# Your goal:
When you copy the entries, keep every word exactly as it is and drop the images.

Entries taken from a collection
Segment Open

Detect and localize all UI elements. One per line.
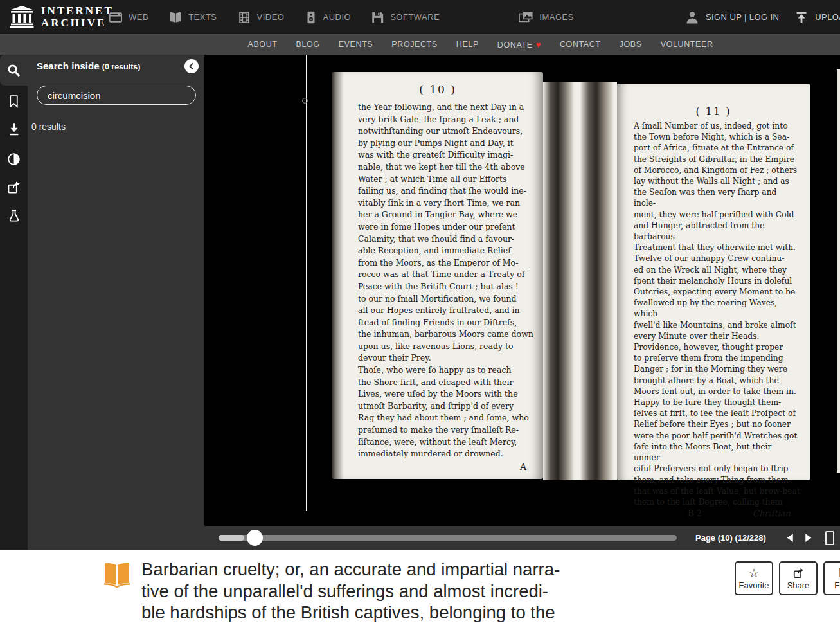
nav-images[interactable]: IMAGES	[518, 10, 574, 24]
left-page-signature: A	[332, 462, 543, 472]
next-page-button[interactable]	[803, 526, 814, 550]
upload-icon	[794, 10, 809, 25]
contrast-icon	[6, 152, 21, 167]
subnav-about[interactable]: ABOUT	[247, 40, 277, 49]
chevron-left-icon	[188, 62, 195, 70]
nav-web-label: WEB	[129, 12, 148, 22]
upload-link[interactable]: UPLOAD	[815, 12, 840, 22]
reader-toolbar: Page (10) (12/228)	[204, 526, 840, 550]
bookmark-icon	[7, 94, 21, 109]
open-book-icon	[102, 563, 132, 588]
internet-archive-logo[interactable]: INTERNET ARCHIVE	[9, 5, 114, 29]
brand-line2: ARCHIVE	[41, 17, 114, 29]
download-icon	[7, 122, 21, 137]
software-icon	[370, 10, 385, 24]
archive-building-icon	[9, 5, 35, 29]
star-icon: ☆	[748, 567, 759, 579]
left-page-number: ( 10 )	[332, 83, 543, 96]
left-page-text: the Year following, and the next Day in …	[358, 102, 537, 460]
heart-icon: ♥	[536, 40, 541, 50]
visual-adjustments-tab[interactable]	[0, 145, 28, 173]
flag-icon: ⚑	[837, 567, 840, 579]
experiments-tab[interactable]	[0, 201, 28, 230]
one-page-view-toggle[interactable]	[825, 531, 834, 545]
book-spine-gutter	[543, 82, 617, 480]
subnav-blog[interactable]: BLOG	[296, 40, 320, 49]
search-inside-tab[interactable]	[0, 55, 28, 86]
nav-images-label: IMAGES	[539, 12, 574, 22]
search-panel-header: Search inside (0 results)	[37, 60, 140, 71]
page-edge-line	[306, 55, 307, 511]
flag-button[interactable]: ⚑ Flag	[823, 561, 840, 595]
search-header-title: Search inside	[37, 60, 100, 71]
favorite-button-label: Favorite	[739, 581, 769, 590]
favorite-button[interactable]: ☆ Favorite	[735, 561, 773, 595]
share-tab[interactable]	[0, 173, 28, 201]
page-status-text: Page (10) (12/228)	[695, 526, 766, 550]
page-slider-thumb[interactable]	[247, 530, 263, 546]
item-details-footer: Barbarian cruelty; or, an accurate and i…	[0, 550, 840, 623]
flask-icon	[7, 208, 21, 223]
nav-audio[interactable]: AUDIO	[304, 10, 352, 24]
search-results-text: 0 results	[31, 122, 66, 132]
page-slider-fill	[219, 535, 244, 541]
flag-button-label: Flag	[834, 581, 840, 590]
images-icon	[518, 10, 534, 24]
nav-video[interactable]: VIDEO	[237, 10, 285, 24]
share-button-label: Share	[787, 581, 810, 590]
subnav-jobs[interactable]: JOBS	[620, 40, 642, 49]
web-icon	[108, 10, 123, 24]
book-title: Barbarian cruelty; or, an accurate and i…	[141, 559, 611, 623]
nav-audio-label: AUDIO	[323, 12, 352, 22]
video-icon	[237, 10, 252, 24]
secondary-navigation-bar: ABOUT BLOG EVENTS PROJECTS HELP DONATE♥ …	[0, 34, 840, 55]
right-page-catchword: Chriſtian	[753, 509, 791, 518]
subnav-donate-label: DONATE	[497, 41, 533, 50]
sidebar-tool-rail	[0, 55, 28, 550]
next-page-edge	[837, 69, 840, 473]
brand-wordmark: INTERNET ARCHIVE	[41, 5, 114, 29]
nav-software[interactable]: SOFTWARE	[370, 10, 440, 24]
book-page-left[interactable]: ( 10 ) the Year following, and the next …	[332, 72, 543, 479]
search-result-count: (0 results)	[102, 62, 141, 71]
bookmarks-tab[interactable]	[0, 87, 28, 115]
share-button[interactable]: Share	[779, 561, 818, 595]
subnav-donate[interactable]: DONATE♥	[497, 40, 541, 50]
texts-icon	[168, 10, 183, 24]
subnav-contact[interactable]: CONTACT	[560, 40, 601, 49]
signup-login-link[interactable]: SIGN UP | LOG IN	[706, 12, 779, 22]
search-icon	[6, 63, 21, 78]
brand-line1: INTERNET	[41, 5, 114, 17]
top-navigation-bar: INTERNET ARCHIVE WEB	[0, 0, 840, 34]
nav-web[interactable]: WEB	[108, 10, 148, 24]
share-icon	[6, 180, 21, 195]
page-edge-ornament	[302, 98, 308, 104]
search-inside-panel: Search inside (0 results) 0 results	[28, 55, 204, 550]
subnav-help[interactable]: HELP	[456, 40, 479, 49]
book-page-right[interactable]: ( 11 ) A ſmall Number of us, indeed, got…	[617, 84, 810, 480]
download-tab[interactable]	[0, 115, 28, 143]
right-page-text: A ſmall Number of us, indeed, got into t…	[634, 121, 801, 508]
person-icon	[684, 10, 700, 25]
subnav-projects[interactable]: PROJECTS	[391, 40, 437, 49]
subnav-events[interactable]: EVENTS	[339, 40, 373, 49]
previous-page-button[interactable]	[785, 526, 796, 550]
subnav-volunteer[interactable]: VOLUNTEER	[661, 40, 713, 49]
internet-archive-bookreader: INTERNET ARCHIVE WEB	[0, 0, 840, 623]
account-nav: SIGN UP | LOG IN UPLOAD	[684, 0, 840, 34]
secondary-nav-links: ABOUT BLOG EVENTS PROJECTS HELP DONATE♥ …	[121, 34, 840, 55]
search-inside-input[interactable]	[37, 86, 196, 105]
right-page-number: ( 11 )	[617, 105, 810, 118]
share-icon	[792, 567, 805, 579]
panel-collapse-button[interactable]	[184, 59, 199, 73]
right-page-footer: B 2 Chriſtian	[688, 509, 791, 518]
audio-icon	[304, 10, 318, 24]
right-page-signature: B 2	[688, 509, 702, 518]
page-slider-track[interactable]	[219, 535, 677, 541]
item-action-buttons: ☆ Favorite Share ⚑ Flag	[735, 561, 840, 595]
nav-video-label: VIDEO	[257, 12, 285, 22]
media-type-nav: WEB TEXTS	[108, 0, 574, 34]
nav-texts-label: TEXTS	[188, 12, 217, 22]
book-reader-stage: ( 10 ) the Year following, and the next …	[204, 55, 840, 526]
nav-texts[interactable]: TEXTS	[168, 10, 217, 24]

Segment Closed

# Task response:
Detect and localize all UI elements. One per line.
nav-images[interactable]: IMAGES	[518, 10, 574, 24]
left-page-signature: A	[332, 462, 543, 472]
next-page-button[interactable]	[803, 526, 814, 550]
upload-icon	[794, 10, 809, 25]
contrast-icon	[6, 152, 21, 167]
subnav-about[interactable]: ABOUT	[247, 40, 277, 49]
chevron-left-icon	[188, 62, 195, 70]
nav-web-label: WEB	[129, 12, 148, 22]
upload-link[interactable]: UPLOAD	[815, 12, 840, 22]
reader-toolbar: Page (10) (12/228)	[204, 526, 840, 550]
bookmark-icon	[7, 94, 21, 109]
open-book-icon	[102, 563, 132, 588]
internet-archive-logo[interactable]: INTERNET ARCHIVE	[9, 5, 114, 29]
brand-line2: ARCHIVE	[41, 17, 114, 29]
download-icon	[7, 122, 21, 137]
software-icon	[370, 10, 385, 24]
archive-building-icon	[9, 5, 35, 29]
star-icon: ☆	[748, 567, 759, 579]
left-page-number: ( 10 )	[332, 83, 543, 96]
left-page-text: the Year following, and the next Day in …	[358, 102, 537, 460]
heart-icon: ♥	[536, 40, 541, 50]
visual-adjustments-tab[interactable]	[0, 145, 28, 173]
flag-icon: ⚑	[837, 567, 840, 579]
experiments-tab[interactable]	[0, 201, 28, 230]
one-page-view-toggle[interactable]	[825, 531, 834, 545]
book-spine-gutter	[543, 82, 617, 480]
subnav-blog[interactable]: BLOG	[296, 40, 320, 49]
search-inside-tab[interactable]	[0, 55, 28, 86]
nav-images-label: IMAGES	[539, 12, 574, 22]
search-panel-header: Search inside (0 results)	[37, 60, 140, 71]
page-edge-line	[306, 55, 307, 511]
flag-button[interactable]: ⚑ Flag	[823, 561, 840, 595]
search-header-title: Search inside	[37, 60, 100, 71]
favorite-button-label: Favorite	[739, 581, 769, 590]
favorite-button[interactable]: ☆ Favorite	[735, 561, 773, 595]
share-tab[interactable]	[0, 173, 28, 201]
page-status-text: Page (10) (12/228)	[695, 526, 766, 550]
page-slider-thumb[interactable]	[247, 530, 263, 546]
item-details-footer: Barbarian cruelty; or, an accurate and i…	[0, 550, 840, 623]
flask-icon	[7, 208, 21, 223]
nav-audio[interactable]: AUDIO	[304, 10, 352, 24]
search-results-text: 0 results	[31, 122, 66, 132]
page-slider-fill	[219, 535, 244, 541]
flag-button-label: Flag	[834, 581, 840, 590]
images-icon	[518, 10, 534, 24]
nav-video[interactable]: VIDEO	[237, 10, 285, 24]
share-button-label: Share	[787, 581, 810, 590]
subnav-jobs[interactable]: JOBS	[620, 40, 642, 49]
web-icon	[108, 10, 123, 24]
book-title: Barbarian cruelty; or, an accurate and i…	[141, 559, 611, 623]
nav-audio-label: AUDIO	[323, 12, 352, 22]
video-icon	[237, 10, 252, 24]
secondary-navigation-bar: ABOUT BLOG EVENTS PROJECTS HELP DONATE♥ …	[0, 34, 840, 55]
right-page-catchword: Chriſtian	[753, 509, 791, 518]
subnav-donate-label: DONATE	[497, 41, 533, 50]
sidebar-tool-rail	[0, 55, 28, 550]
next-page-edge	[837, 69, 840, 473]
brand-wordmark: INTERNET ARCHIVE	[41, 5, 114, 29]
nav-software[interactable]: SOFTWARE	[370, 10, 440, 24]
book-page-left[interactable]: ( 10 ) the Year following, and the next …	[332, 72, 543, 479]
search-result-count: (0 results)	[102, 62, 141, 71]
bookmarks-tab[interactable]	[0, 87, 28, 115]
share-button[interactable]: Share	[779, 561, 818, 595]
subnav-donate[interactable]: DONATE♥	[497, 40, 541, 50]
texts-icon	[168, 10, 183, 24]
subnav-contact[interactable]: CONTACT	[560, 40, 601, 49]
signup-login-link[interactable]: SIGN UP | LOG IN	[706, 12, 779, 22]
search-icon	[6, 63, 21, 78]
brand-line1: INTERNET	[41, 5, 114, 17]
top-navigation-bar: INTERNET ARCHIVE WEB	[0, 0, 840, 34]
nav-web[interactable]: WEB	[108, 10, 148, 24]
share-icon	[6, 180, 21, 195]
page-edge-ornament	[302, 98, 308, 104]
search-inside-panel: Search inside (0 results) 0 results	[28, 55, 204, 550]
subnav-help[interactable]: HELP	[456, 40, 479, 49]
book-page-right[interactable]: ( 11 ) A ſmall Number of us, indeed, got…	[617, 84, 810, 480]
download-tab[interactable]	[0, 115, 28, 143]
right-page-text: A ſmall Number of us, indeed, got into t…	[634, 121, 801, 508]
person-icon	[684, 10, 700, 25]
subnav-projects[interactable]: PROJECTS	[391, 40, 437, 49]
subnav-events[interactable]: EVENTS	[339, 40, 373, 49]
previous-page-button[interactable]	[785, 526, 796, 550]
subnav-volunteer[interactable]: VOLUNTEER	[661, 40, 713, 49]
internet-archive-bookreader: INTERNET ARCHIVE WEB	[0, 0, 840, 623]
account-nav: SIGN UP | LOG IN UPLOAD	[684, 0, 840, 34]
secondary-nav-links: ABOUT BLOG EVENTS PROJECTS HELP DONATE♥ …	[121, 34, 840, 55]
search-inside-input[interactable]	[37, 86, 196, 105]
right-page-number: ( 11 )	[617, 105, 810, 118]
share-icon	[792, 567, 805, 579]
panel-collapse-button[interactable]	[184, 59, 199, 73]
right-page-footer: B 2 Chriſtian	[688, 509, 791, 518]
audio-icon	[304, 10, 318, 24]
right-page-signature: B 2	[688, 509, 702, 518]
page-slider-track[interactable]	[219, 535, 677, 541]
item-action-buttons: ☆ Favorite Share ⚑ Flag	[735, 561, 840, 595]
nav-video-label: VIDEO	[257, 12, 285, 22]
media-type-nav: WEB TEXTS	[108, 0, 574, 34]
nav-texts-label: TEXTS	[188, 12, 217, 22]
book-reader-stage: ( 10 ) the Year following, and the next …	[204, 55, 840, 526]
nav-texts[interactable]: TEXTS	[168, 10, 217, 24]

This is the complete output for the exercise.